O resultado é uma inflação acima da meta, mas dentro do intervalo de tolerância, mas que gera um efeito danoso na atividade, contou um participante, que preferiu não ser identificado. Segundo este participante, o piso para a Selic ao fim de 2021 foi de 8% entre os participantes poucos ainda veriam a taxa em 7,5%.
Para 2021, há consenso no mercado e no BC de que a inflação deverá estourar a meta fixada pelo CMN (Conselho Monetário Nacional), de 3,75% com 1,5 ponto percentual de tolerância para cima e para baixo.
Hoje, o Copom (Comitê de Política Monetária) do BC já mira a inflação de 2022 e 2023, no chamado horizonte relevante, para quando o comitê entende que a política monetária pode fazer efeito, com metas de 3,5% e 3,25%, respectivamente.
Na semana passada, o Copom elevou a Selic em 1 ponto percentual, maior alta em 18 anos. Os juros foram para 5,25% ao ano. Para a próxima reunião, em setembro, o Comitê indicou que fará nova alta na mesma magnitude.
De acordo com o Focus, a expectativa é que este ano encerre com alta de 7,05% no índice de preços, acima do máximo definido para 2021, de 5,25%. Para 2022, a expectativa é de 3,90%.
Outro participante afirmou que a preocupação com as contas públicas, com a inflação e as incertezas geradas em meio à pandemia de Covid-19 com a variante Delta “assustando” também foram tema do encontro.
Além disso, há preocupação com a atividade em 2022, que vem sendo tema de grande debate, pontuou o participante.

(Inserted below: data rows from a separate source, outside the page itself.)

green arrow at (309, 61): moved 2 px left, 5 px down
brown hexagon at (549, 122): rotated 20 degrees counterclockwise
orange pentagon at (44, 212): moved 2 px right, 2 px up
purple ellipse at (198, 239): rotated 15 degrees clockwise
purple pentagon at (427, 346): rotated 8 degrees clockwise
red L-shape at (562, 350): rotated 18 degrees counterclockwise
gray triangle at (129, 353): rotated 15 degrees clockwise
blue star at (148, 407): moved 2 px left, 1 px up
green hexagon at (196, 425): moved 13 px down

Este é o segundo dia de reuniões fechadas com economistas, que são divididas em três grupos. O primeiro encontro ocorreu nesta quarta-feira (18) e os outros dois ocorreram nesta quinta pela manhã e à tarde.
No primeiro dia os analistas avaliaram que a economia está entrando em ritmo de eleição, o que deve pressionar por mais gastos e colocar o lado fiscal em risco, além de gerar mais inflação.

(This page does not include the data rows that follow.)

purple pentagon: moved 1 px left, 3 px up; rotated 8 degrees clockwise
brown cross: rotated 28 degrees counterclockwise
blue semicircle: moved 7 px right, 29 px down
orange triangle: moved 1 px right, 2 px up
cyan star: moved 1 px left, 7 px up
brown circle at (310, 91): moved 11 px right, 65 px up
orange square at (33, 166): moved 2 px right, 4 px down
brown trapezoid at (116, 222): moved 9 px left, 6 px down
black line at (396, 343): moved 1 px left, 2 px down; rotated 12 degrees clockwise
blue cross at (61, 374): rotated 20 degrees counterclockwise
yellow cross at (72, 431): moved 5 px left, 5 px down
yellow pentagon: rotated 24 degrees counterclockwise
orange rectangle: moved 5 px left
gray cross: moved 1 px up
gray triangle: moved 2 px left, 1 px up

Nessas reuniões, que ocorrem a cada trimestre, o BC não se pronuncia, apenas ouve análises, demandas e preocupações dos economistas. Os encontros antecedem a publicação do Relatório de Inflação.
Nesta quinta, o ministro da Economia, Paulo Guedes, afirmou na Comissão de Relações Exteriores do Senado que os juros podem voltar ao patamar de dois dígitos.
“Juros de dois dígitos não têm quase em lugar nenhum do mundo. Nós com a nossa confusão aqui já estamos começando a empurrar os juros para dois dígitos de novo. Se a gente trabalhar sério, vacinar, baixar a bola, esperar a próxima eleição, juro fica de um dígito”, disse.
O presidente do BC, Roberto Campos Neto, afirmou em eventos dos quais participou ao longo da semana que os ruídos fiscais em torno do novo Bolsa Família, o Auxílio Brasil, e outras medidas anunciadas pelo governo foram responsáveis pela elevação das expectativas do mercado para a inflação de 2022 acima do projetado pela autoridade monetária.
Na simulação do BC, a inflação deve ficar no centro da meta no próximo ano, que é de 3,5% com tolerância de 1,5 ponto percentual para cima e para baixo.
“Reconhecemos que há grande quantidade de ruído em torno do Bolsa Família e de novas medidas que o governo divulgou”, afirmou na terça-feira (17), em referência também à PEC (Proposta de Emenda à Constituição) dos precatórios (dívidas do governo na Justiça).
“Esse ruído recente em torno de como o novo Bolsa Família será está gerando muito barulho nos dados, isso é um fato. O governo tem que passar uma mensagem forte em relação a isso”, reconheceu Campos Neto.
Nesta quinta, o titular do BC reafirmou que o ruído fiscal é predominante nas expectativas de inflação e indicou que isso também tem gerado as revisões para baixo para o crescimento do PIB de 2022.
Segundo Campos Neto, o mercado relaciona o novo programa social às eleições do próximo ano. Para ele, quando o governo explicar como será pago e esclarecer que a medida não deve impactar as contas públicas, o ruído deve diminuir.
“Assim que o governo explicar o que é o Bolsa Família e como será pago, além de esclarecer que não vai ferir a Lei de Responsabilidade Fiscal ou todos os elementos fiscais que estamos olhando, isso ficará mais claro [para o mercado]”, pontuou.